Si algo caracteriza al ethos del argentino medio, eso es su carácter refractario a la ley. En cuanto se instaura una norma, allí está presto el argentino medio para violarla.
Es, de algún modo, un comportamiento infantil: si le dicen que haga A, el argentino medio hace B. Si le dicen que no haga A, el argentino medio hace A.
Se trata de una rebeldía patológica cercana a la estupidez.
Yo no obedezco porque soy más vivo que la ley.
En efecto.
Pocas cosas como el caos de tránsito porteño evidencian este tipo de conductas. Basta que aparezca un semáforo en rojo para que el argentino medio acelere, en vez de frenar, como ocurriría en cualquier país con un mínimo grado de instrucción cívica.
Pero no.
El argentino ve un semáforo en rojo y acelera para pasar primero.
Qué vivo que soy.
Desde luego, esta conducta rebelde nada tiene que ver con los 20 muertos al día –promedio-, que se registran en accidentes de tránsito.
De ningún modo, señor.
Los accidentes de tránsito los provocan los demás, no yo, que soy muy vivo. Según las estadísticas, la mayoría de los argentinos cree que maneja bien y que son los otros los que hacen barbaridades al volante.
¿Yo, señor? No, señor.
Es que la ley es para el argentino medio un obstáculo a sortear, no una condición para la convivencia ciudadana.
Para el argentino, toda ley está hecha para ser violada. Si puedo no respetar la ley, no la respeto.
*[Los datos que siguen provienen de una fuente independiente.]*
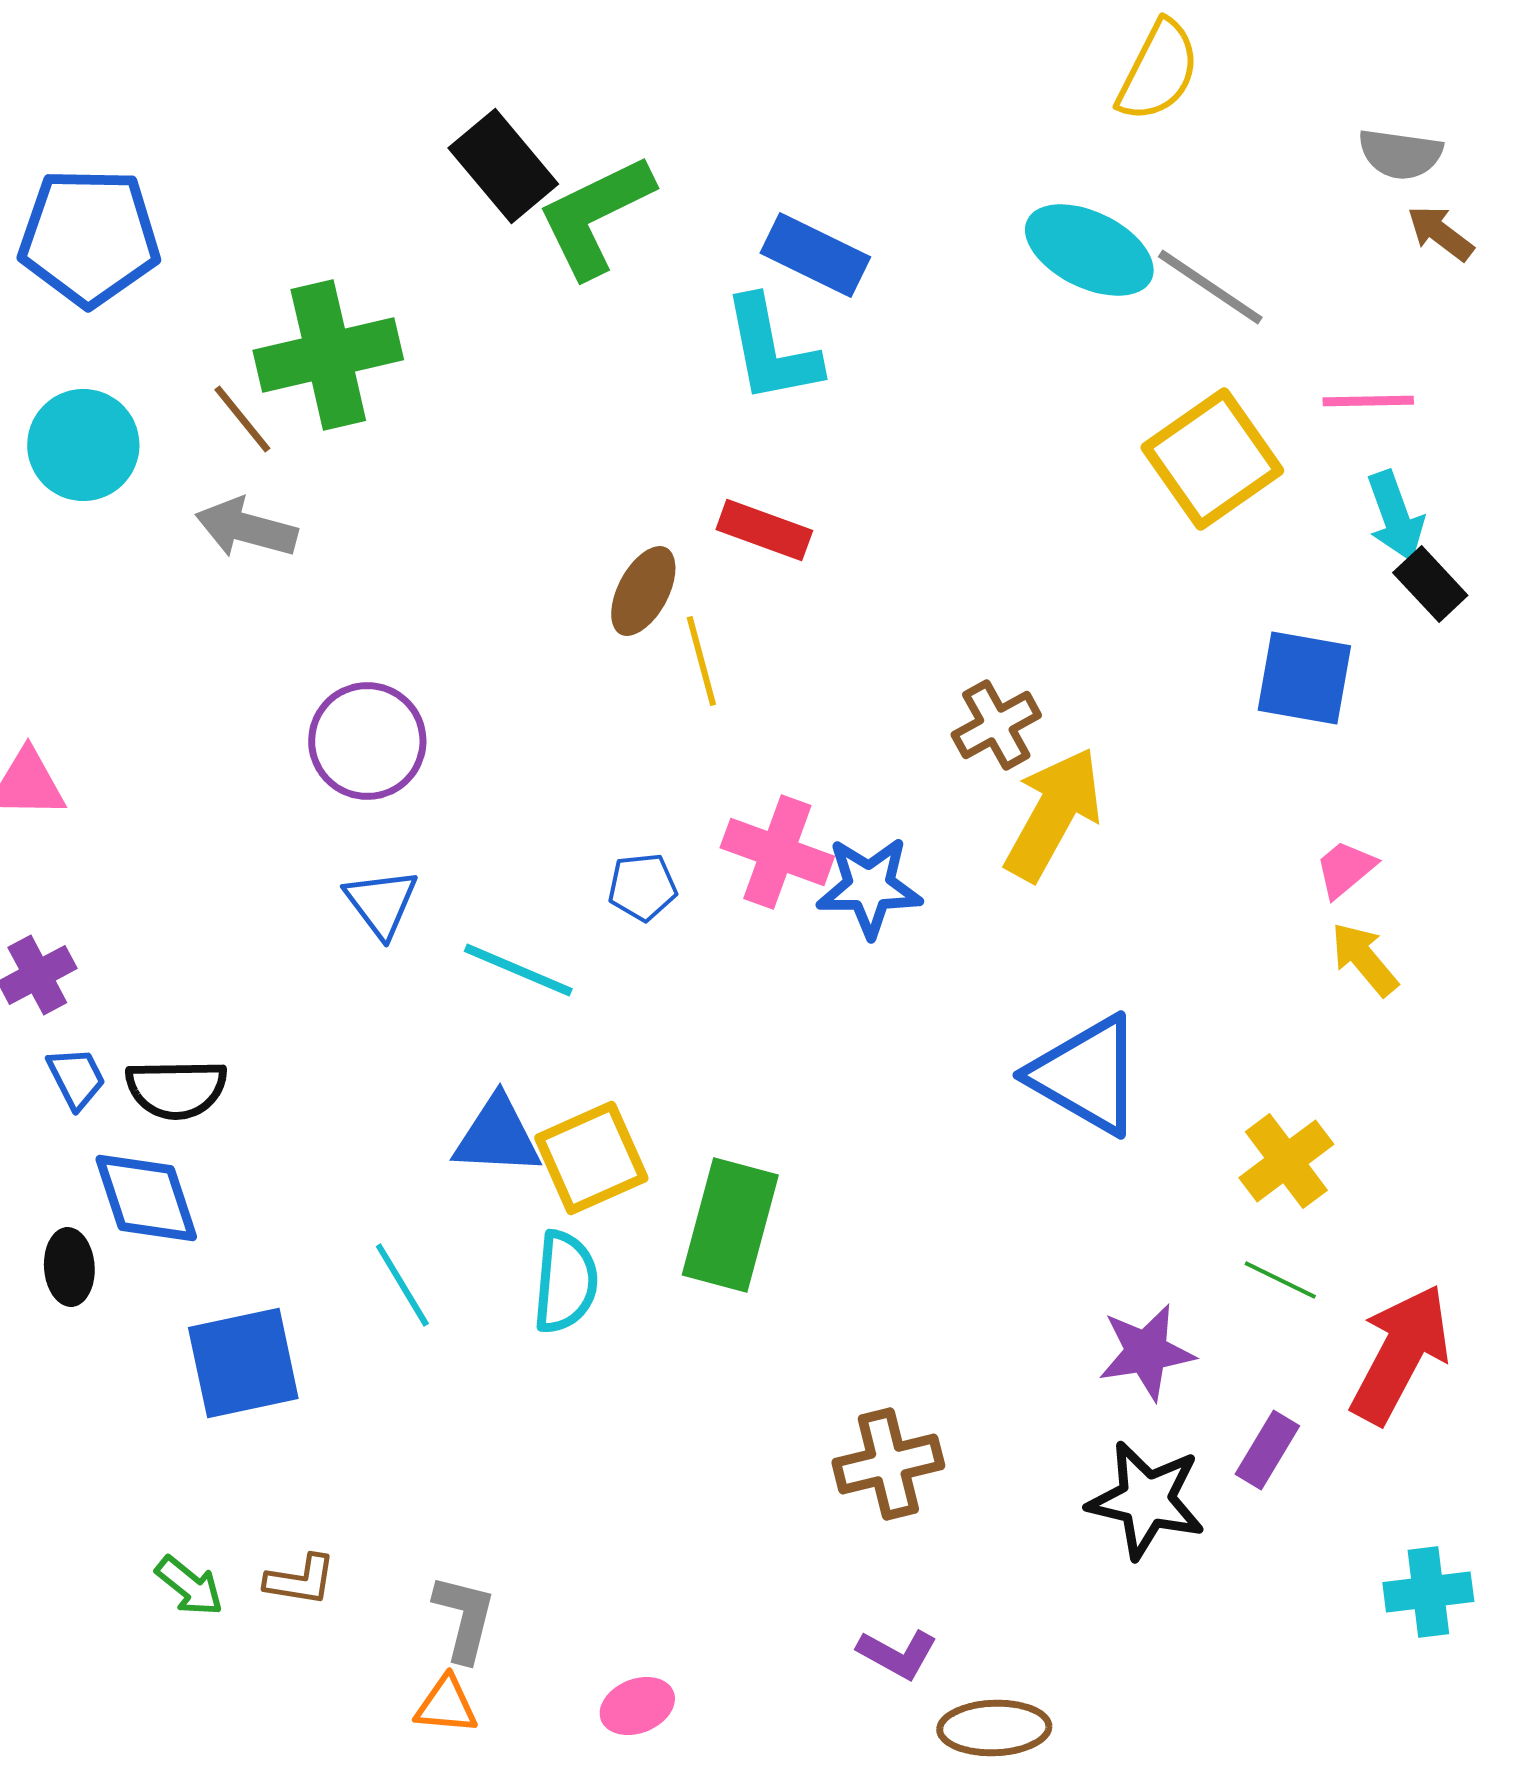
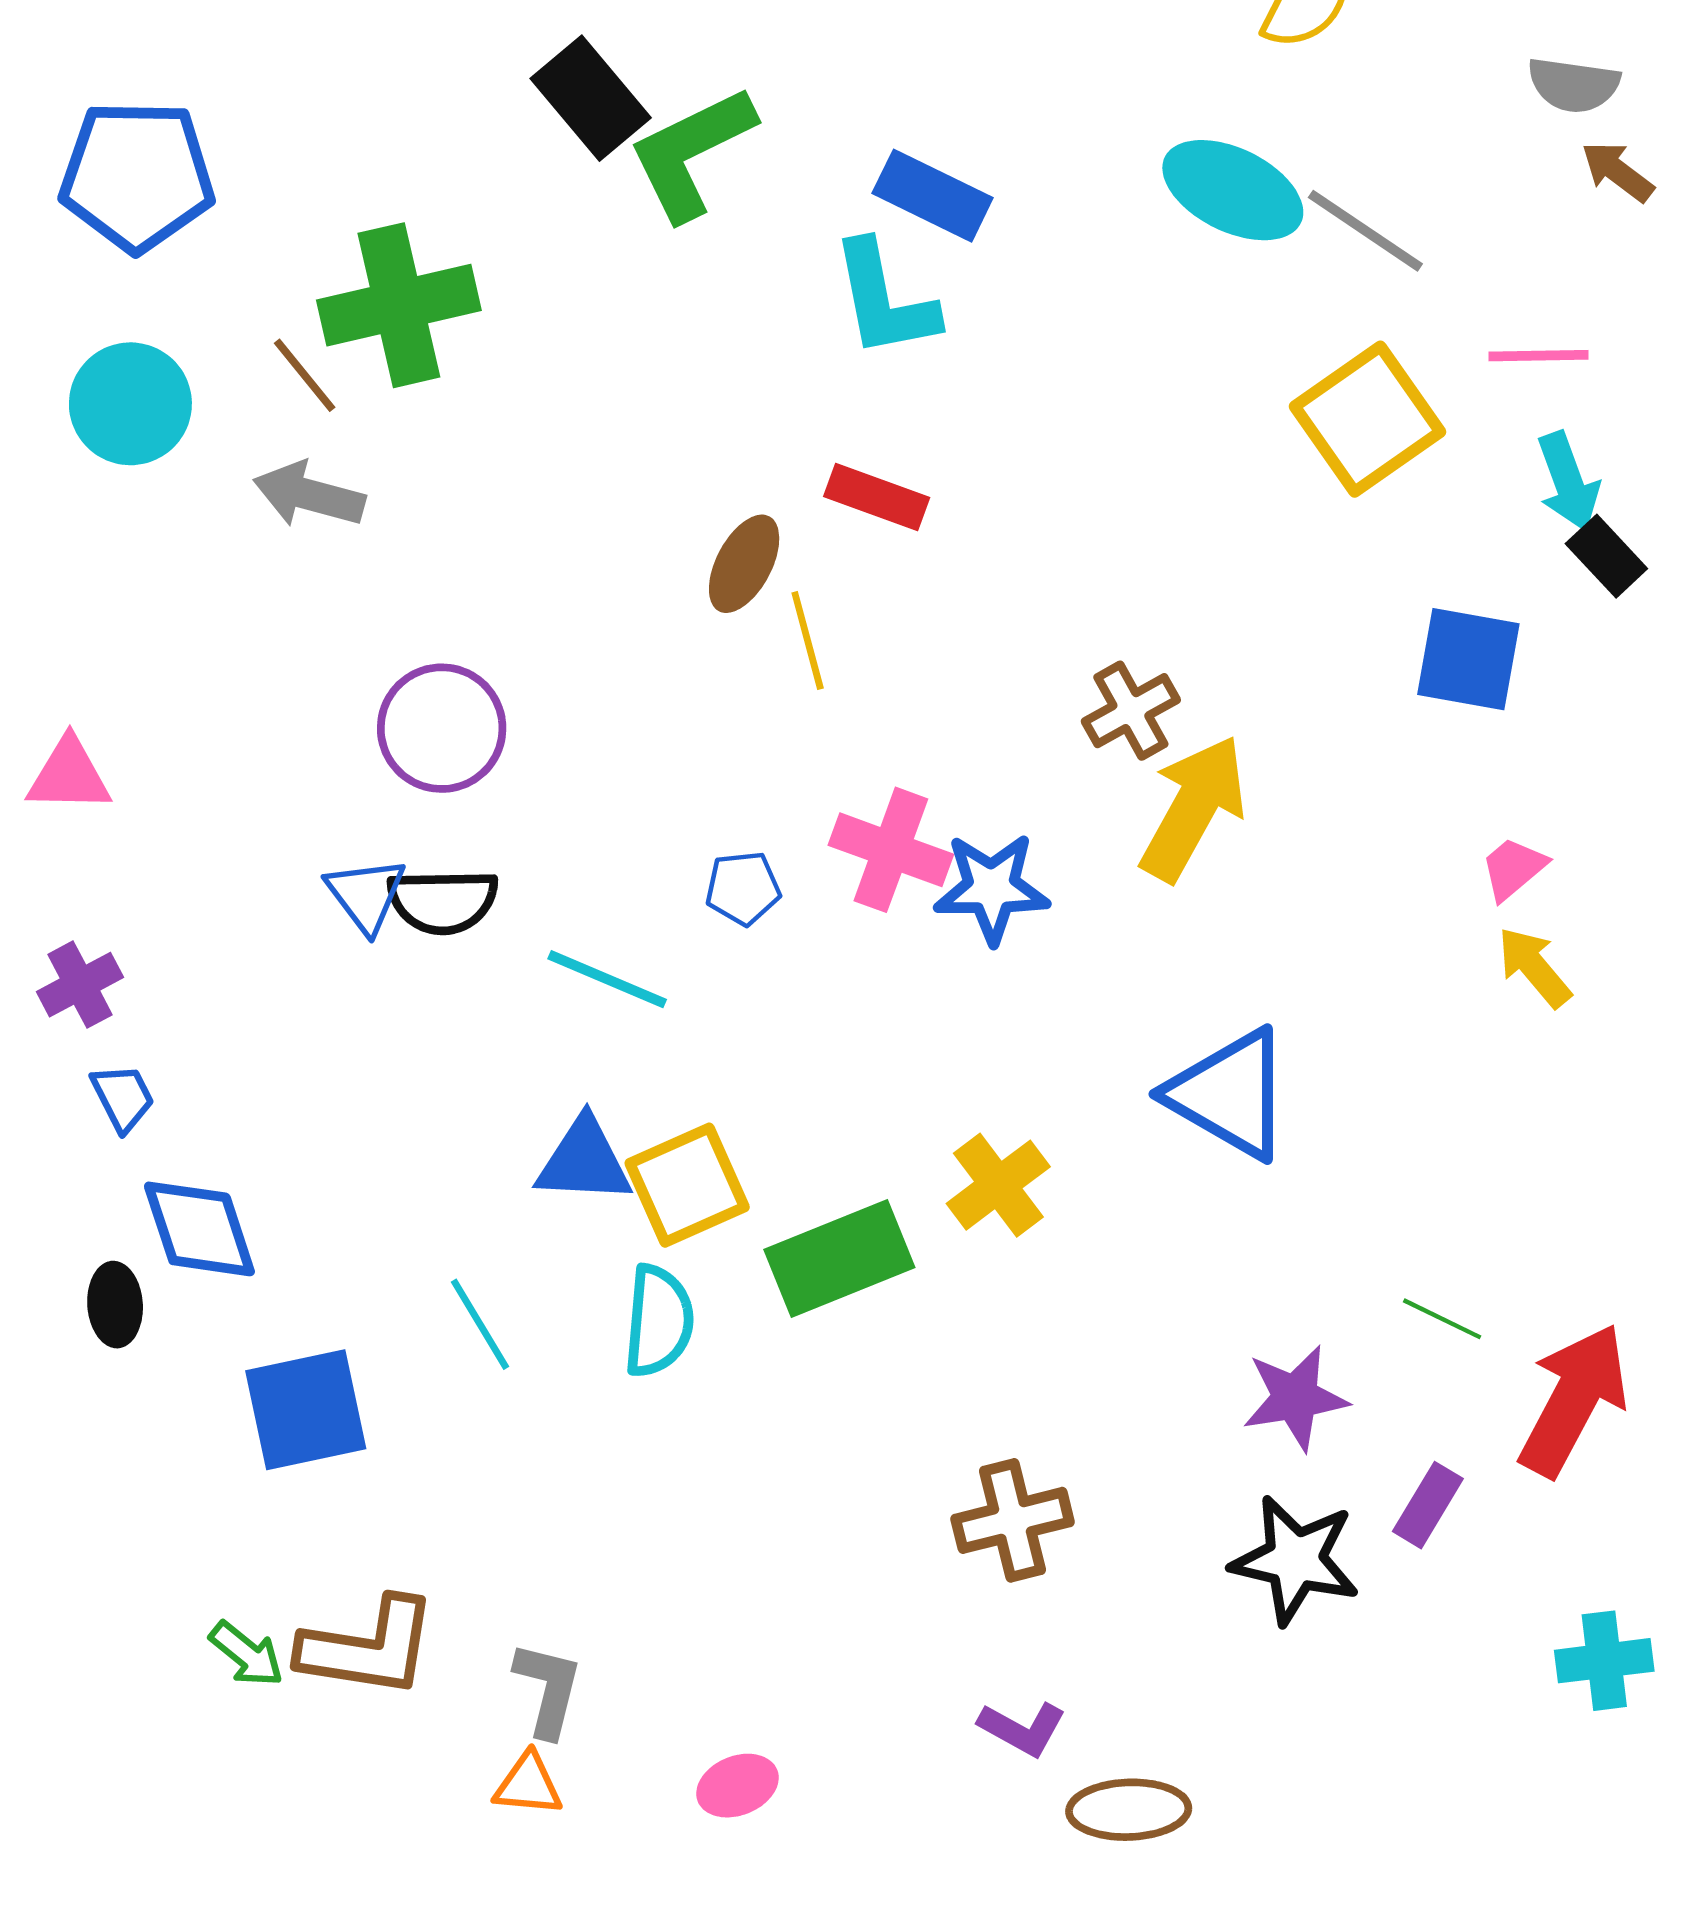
blue triangle: (381, 903) -> (366, 895), moved
black semicircle: (176, 1089) -> (443, 901), moved
yellow cross: (1286, 1161) -> (998, 1185), moved
green rectangle: (730, 1225) -> (839, 1259), turned 53
brown L-shape: (300, 1580) -> (368, 1648), size x1.8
Sólo respeto la ley cuando no me queda otra alternativa.
Porque el argentino medio avanza hasta donde puede o hasta donde lo dejan, nunca hasta donde corresponde.
Si pasa, pasa.
En este país, el tipo que hace lo que corresponde es mirado primero con asombro, luego con desdén y finalmente con hostilidad.
¿Cómo se te ocurre hacer lo que corresponde?
Un país en el que respetar la ley equivale a ser signado como estúpido, simplemente, es un país inviable y sin futuro.